Taking the lower unit of my outboard involved cutting the paint seal (box cutter), and even then I needed wooden wedges and a hammer. 
Make sure you have all the bolts/nuts off - then tap around and round.


----------



## dabnis (Jul 29, 2007)

There is a shift shaft that goes from the power head inside the lower unit to the gear case. There may be an acess cover to disconnect it somewhere on the lower unit.

Used Cars, Pets, Jobs, & Real Estate | Classifieds on recycler.com

Part # 35

Paul T


----------



## chucklesR (Sep 17, 2007)

dabnis said:


> There is a shift shaft that goes from the power head inside the lower unit to the gear case. There may be an acess cover to disconnect it somewhere on the lower unit.
> 
> Used Cars, Pets, Jobs, & Real Estate | Classifieds on recycler.com
> 
> ...


Oh yeah, that too. All the bolts and nuts.


----------



## dabnis (Jul 29, 2007)

Done a number of impeller replacements. The hardest part for me was getting the water tube back into the powerhead. There was an O ring that kept falling out of the block. Finally put some sealer around the outside, let it dry a little then put it in the block. IIRC, on a smaller motor I just tipped it upside down in a corner. Much easier and could actually see what I was doing.

Paul T


----------



## KBuckley (Sep 17, 2008)

There is a service manual available online (https://docs.google.com/file/d/0B6B...Zjc5LTkzN2YtZWJmOWRkNzk2ODJk/edit?hl=en&pli=1) that shows the shift rod that needs to be disconnected but I do not see the access to the connection (at least in the few minutes I looked at the manual). Probably it will be obvious to you with the engine in front of you and the pictures in the manual.

Good luck.


----------



## MarkSF (Feb 21, 2011)

On my Yamaha 8, the shift rod is accessed from the outside of the o/b. If you place the outboard flat on a bench, with the prop downwards (so the throttle arm would be pointing straight up), you will be able to see the shift rod easily.

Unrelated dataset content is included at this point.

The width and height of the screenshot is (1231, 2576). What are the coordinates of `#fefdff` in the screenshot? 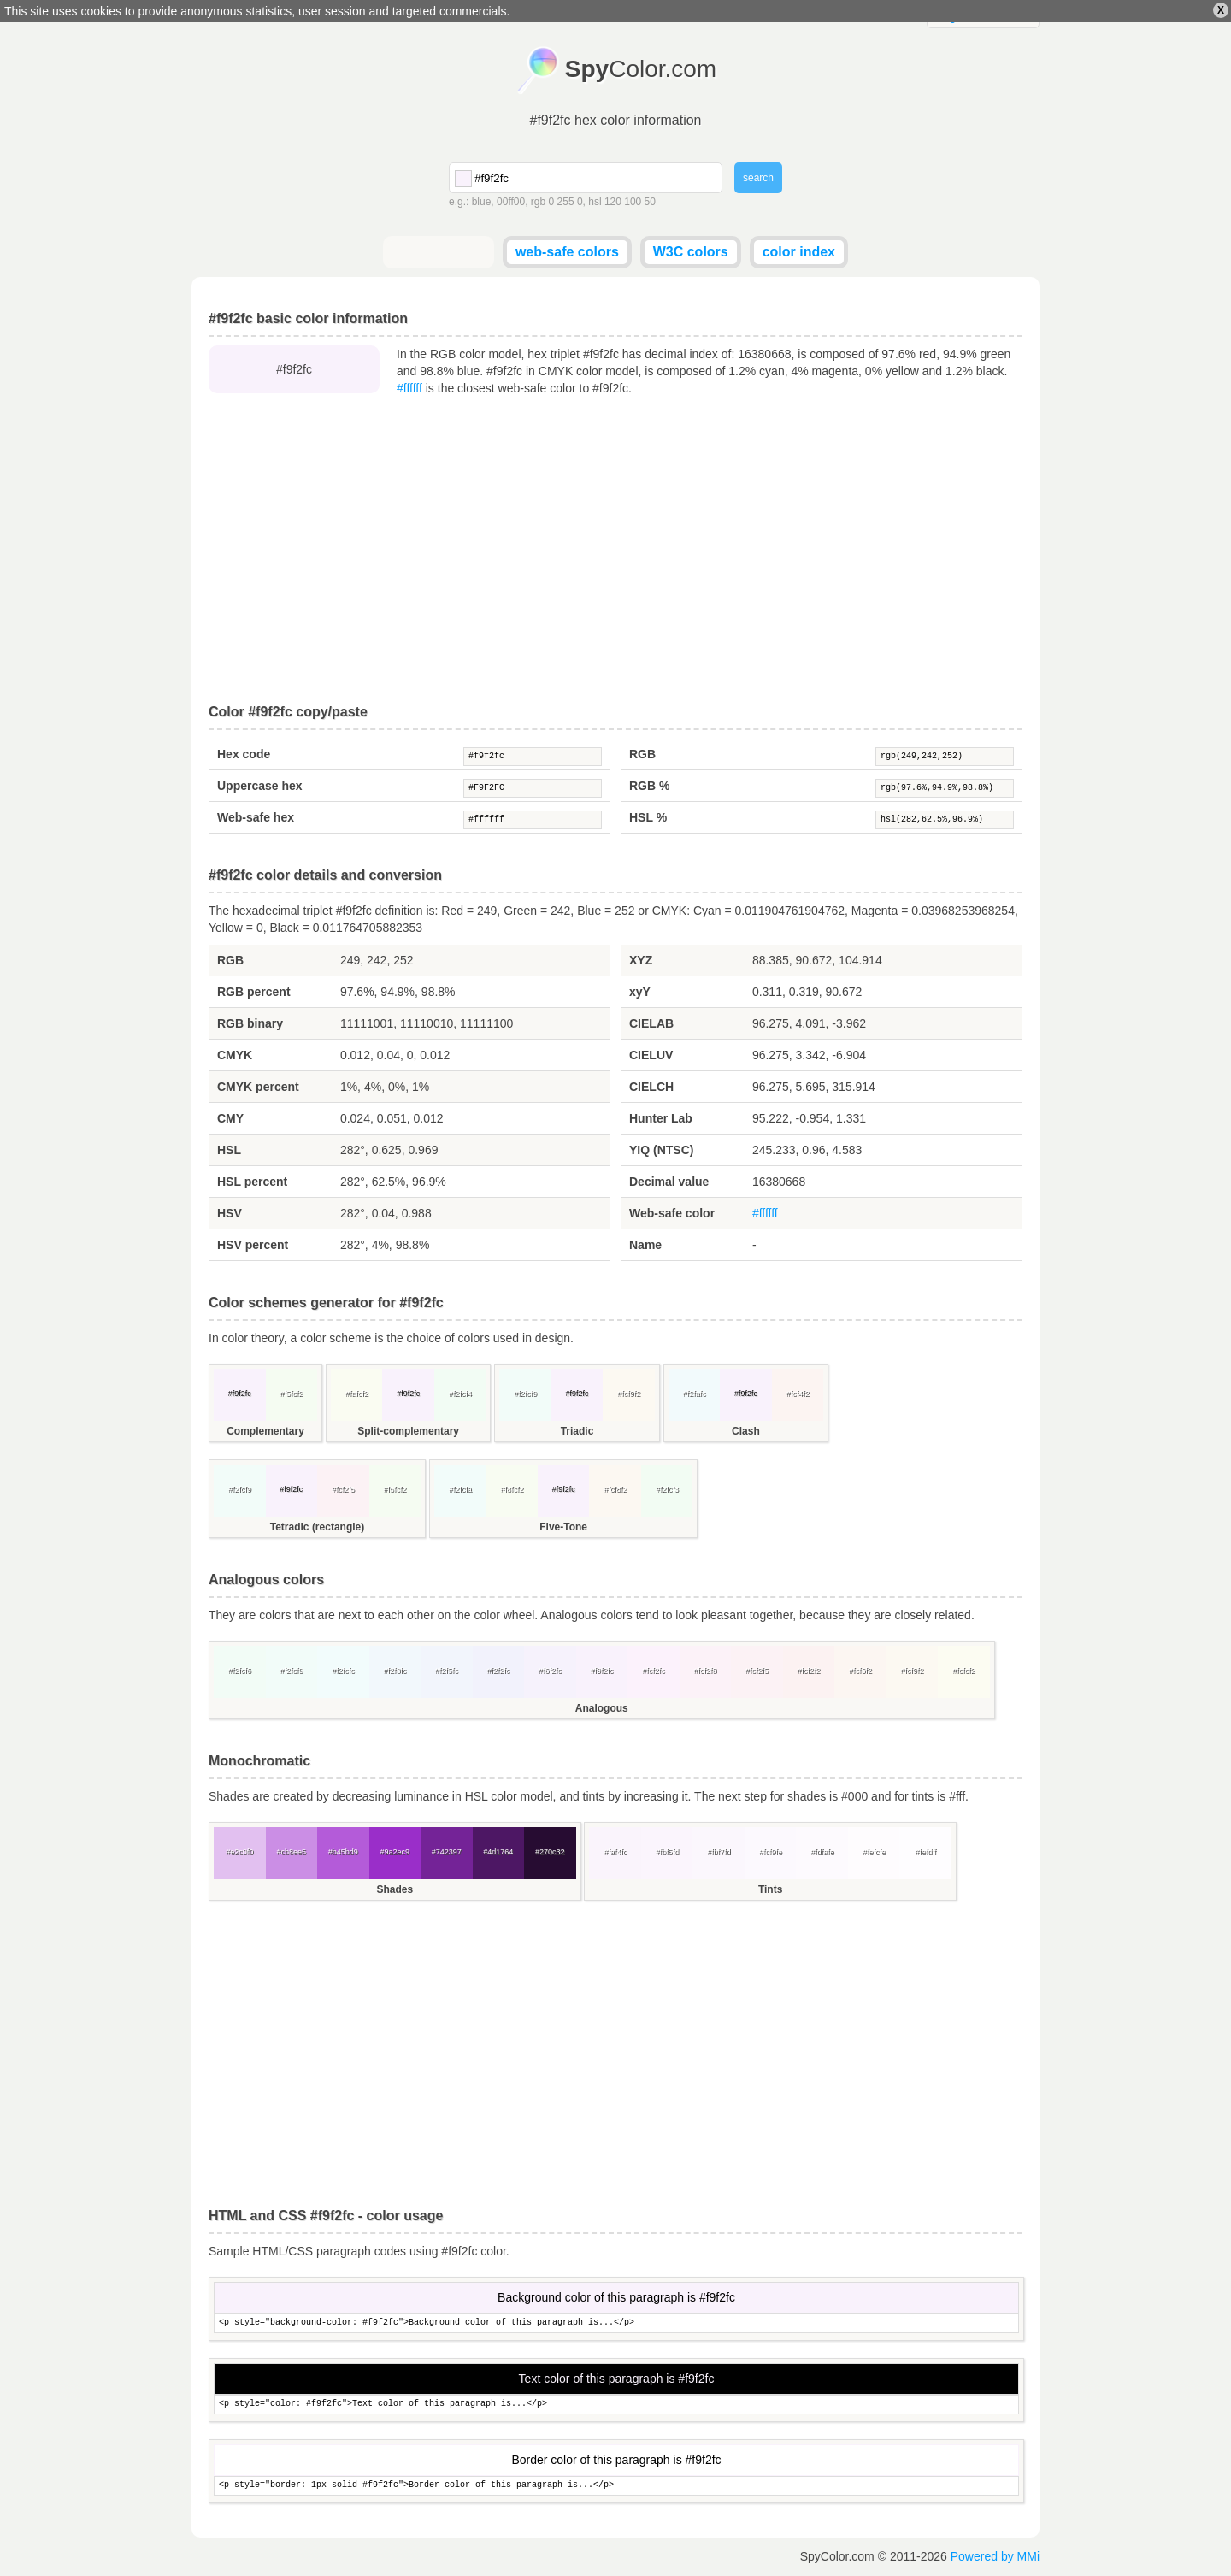 It's located at (925, 1852).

Note that there is also a small black plastic lever near to the shift attachment point, that is easy to break, this operates the reverse gear / tilt interlock.

On this diagram of the 9.9, it seems to be items 33 and 34 that attach the two halves of the shift rod :

1998 9.9MSHW Yamaha Outboard CONTROL Diagram and Parts

Put it down on the bench and see if you can see them.


----------



## peterchech (Sep 2, 2011)

Yeah the shift rod is bent had to be replaced. It is inside the shaft itself on the 9.9. 

There doesn't appear to be anything holding the bottom drive unit onto the rest of the motor except for a ton of corrosion at the point of the seal. I thought about hammering a chisel into it all around slowly, but I'm concerned it will come off and be pitted and scratched, so sealing it in the future might be impossible.

Chuckles u were able to use wooden wedges? I don't have more than 1/32 " of space to get anything in that gap on my motor...


----------



## gershel (Feb 4, 2001)

This is the best advice.
Marc

PDQ Forum • View topic - T9.9 lower end removal questions


----------



## Capt. Gary Randall (Jun 1, 2012)

Remove anode at front of lower unit, there should be a bolt that connects the lower gear housing to the upper housing. That is the way a lot of them are in my previous experience. CaptG


----------



## gershel (Feb 4, 2001)

Capt. Gary Randall said:


> Remove anode at front of lower unit, there should be a bolt that connects the lower gear housing to the upper housing. That is the way a lot of them are in my previous experience. CaptG


Not on the Yamaha 9.9 4-stroke.


----------